Although known as black tea in the West, that’s not the case in the East - especially China. Where it is known as ‘Crimson Tea’ (hong-cha in Chinese and kocha in Japanese). Which as any regular drinker will note is a more apt description of the teas colour especially when first the water and tea meet.

Green Tea
This is most popular in the east and is often considered a healthier alternative to black tea (though not entirely true). It has undergone much less oxidisation than black tea. It was China where green tea as originally consumed and it’s often mixed with Jasmine to produce Jasmine tea. The varieties of green tea are just as numerous as for black tea.

Oolong Tea
This has similarities to both black and green tea which isn’t surprising as the tea leaves of this variety are semi-oxidised. The leaves are either rolled into long curls or into small balls (similar to Gunpowder Tea - one of my favourites). The name in Chinese means Black Dragon Tea and the origins of the name are oft disputed. This tea is traditionally brewed to be strong and bitter to taste which will often have a slightly sooty aroma and taste due to many varieties having been roasted on charcoal.

White Tea
This tea is a speciality tea in parts of China and is produced from the youngest and freshest buds and leaves of the tea plant. White tea is fast-dried and so doesn’t have any of the oxidation of the other teas. This results in a much lighter and fresher flavour. White tea as a result also has a much lower caffeine content than any other tea - including green tea.
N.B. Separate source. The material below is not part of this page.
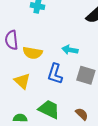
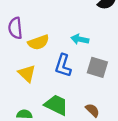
yellow semicircle: (33, 53) -> (38, 42), turned -30

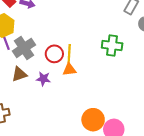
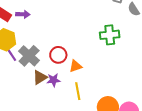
yellow line: (69, 54) -> (78, 91), moved
brown triangle: (19, 74) -> (40, 77), moved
White tea has been found to have many more of the good nutrients famed for their health benefits in the other teas. These include antioxidant catechins, theobromine and gallic acid.

Brewing white tea well can be difficult for the uninitiated and is very dependent on the quality and water temperature used. One serving of 1-2 tsp can be used for 3 brews with the first brew being steeped for 3-6 minutes. Later brews can take up to 10 minutes to allow the flavours to fully develop. From The Wonders of Tea

To brew tea properly, see Jason's guide on 2BASnob. or read George Orwell's essay.

What's your preference?

Irish Breakfast Tea English Breakfast Tea Earl Grey Tea
Sencha Green Tea Dragon Well Tea Silver Needle White Tea Wu-yi Tea

5 comments:

chero said...

I'm reading through your lovely article with the growing desire to click my jug and brew a hot cup.
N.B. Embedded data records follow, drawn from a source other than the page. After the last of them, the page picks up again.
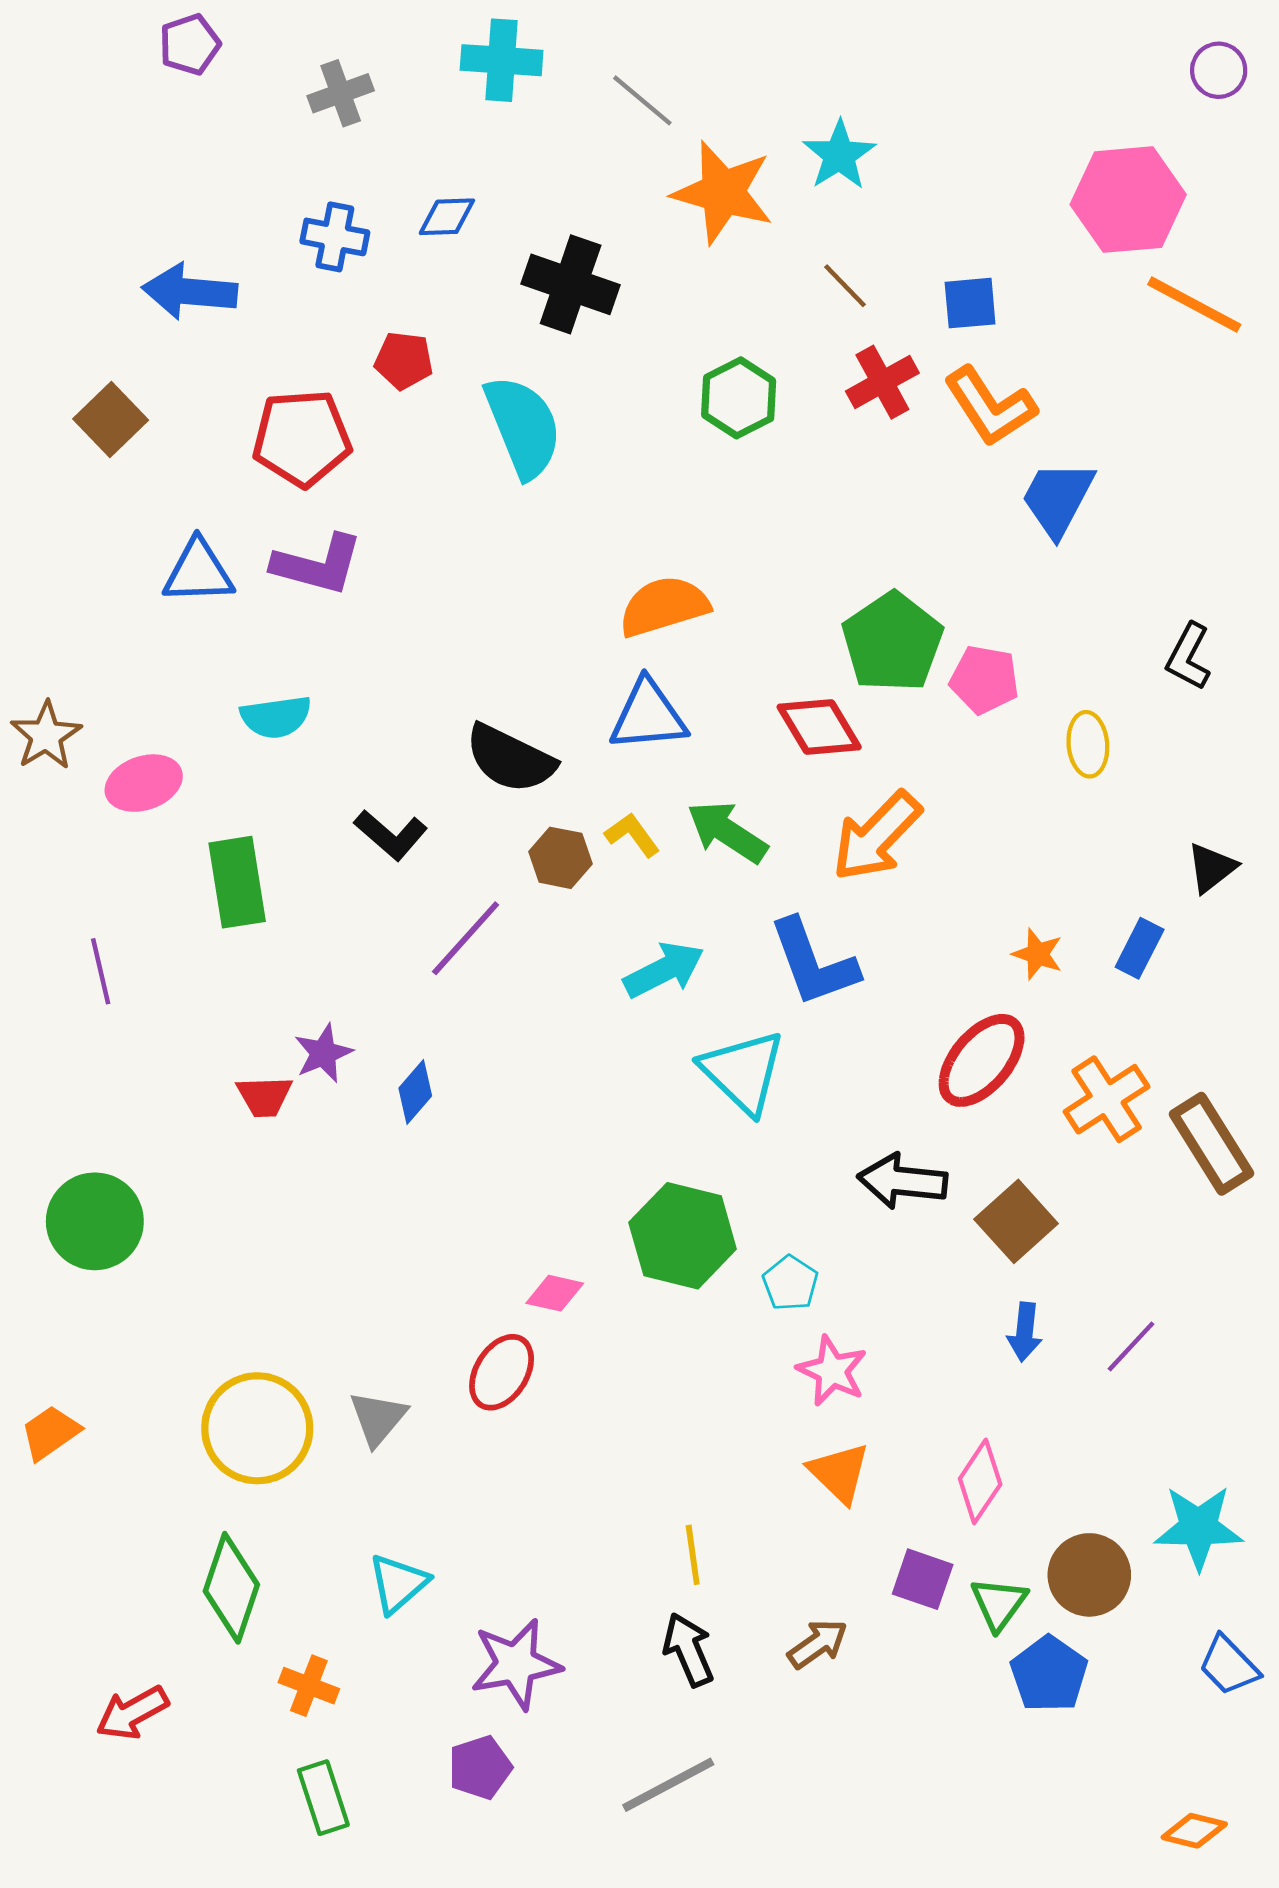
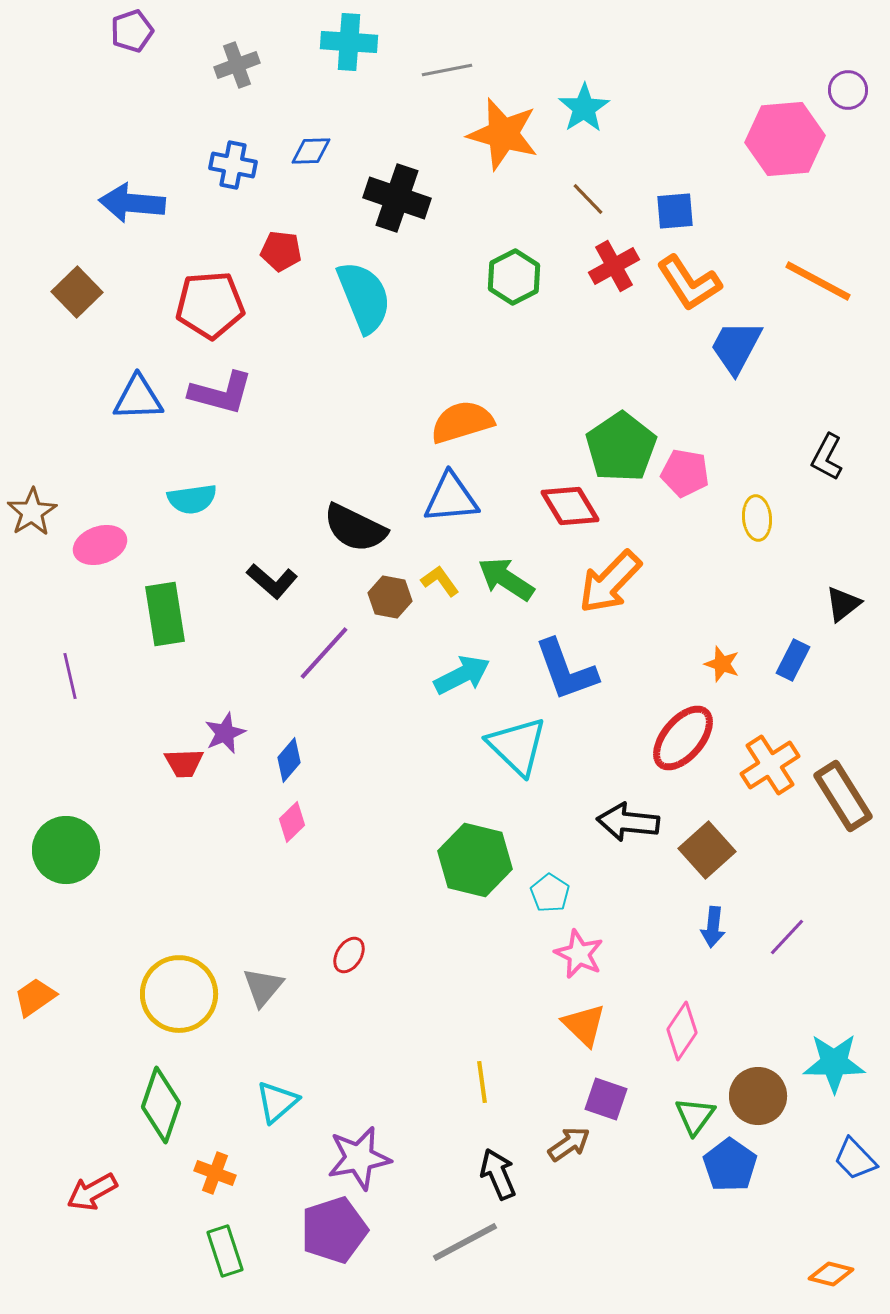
purple circle: (1219, 70) -> (848, 90), moved
gray line: (642, 100) -> (447, 70), turned -51
orange line: (1194, 304) -> (818, 281), moved
pink diamond: (555, 1293) -> (292, 822), moved, turned -57
red ellipse: (502, 1372) -> (349, 955), size x0.7
purple square: (923, 1579) -> (606, 1099), moved
black arrow: (688, 1650) -> (498, 1174), moved
purple pentagon: (480, 1767) -> (334, 1230), size x1.5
So, I've pulled out a Twinings sampler box you've given me. I have Earl Grey, Prince of Wales, Darjeeling, and Ceylon still available. It's 9:04 and I'm thinking I should brew...Prince of Wales. What do you think?

Angela said...

Ahhhhhh, I jsut finsihed my cuppa of Tetley with a dash of milk. I had a headache and a funny tummy but Ron Weasley's mum was right....it does help one feel better!

Rachael said...

When I was a child, there was just tea (almost always served with milk and without sugar) - different brands, but advertising was clumsy at getting any genuine difference across (not actually sure there WAS any genuine difference at the time. I'm not a tea connoisseur, but I do clearly remember a friend serving a very pale tea that she had been given when at a conference in China - it was just exquisite and I would have stolen the box if I'd had the gumption! Apparently very expensive to buy - I'm now thinking maybe it was a White Tea, certainly very different from any Green Tea I've ever tasted.

Scott said...

I only drink tea when my wife prepares it... so whatever she does to make it taste good is what I like. To my knowledge this means adding a good amount of sugar and a dab of milk.

As for type, I know she loves Assam but can't find a decaf version, earl grey pops up from time to time too.

Nige said...

Hey, have you tried the tea from T2 shop in Botany. Fantastic selection.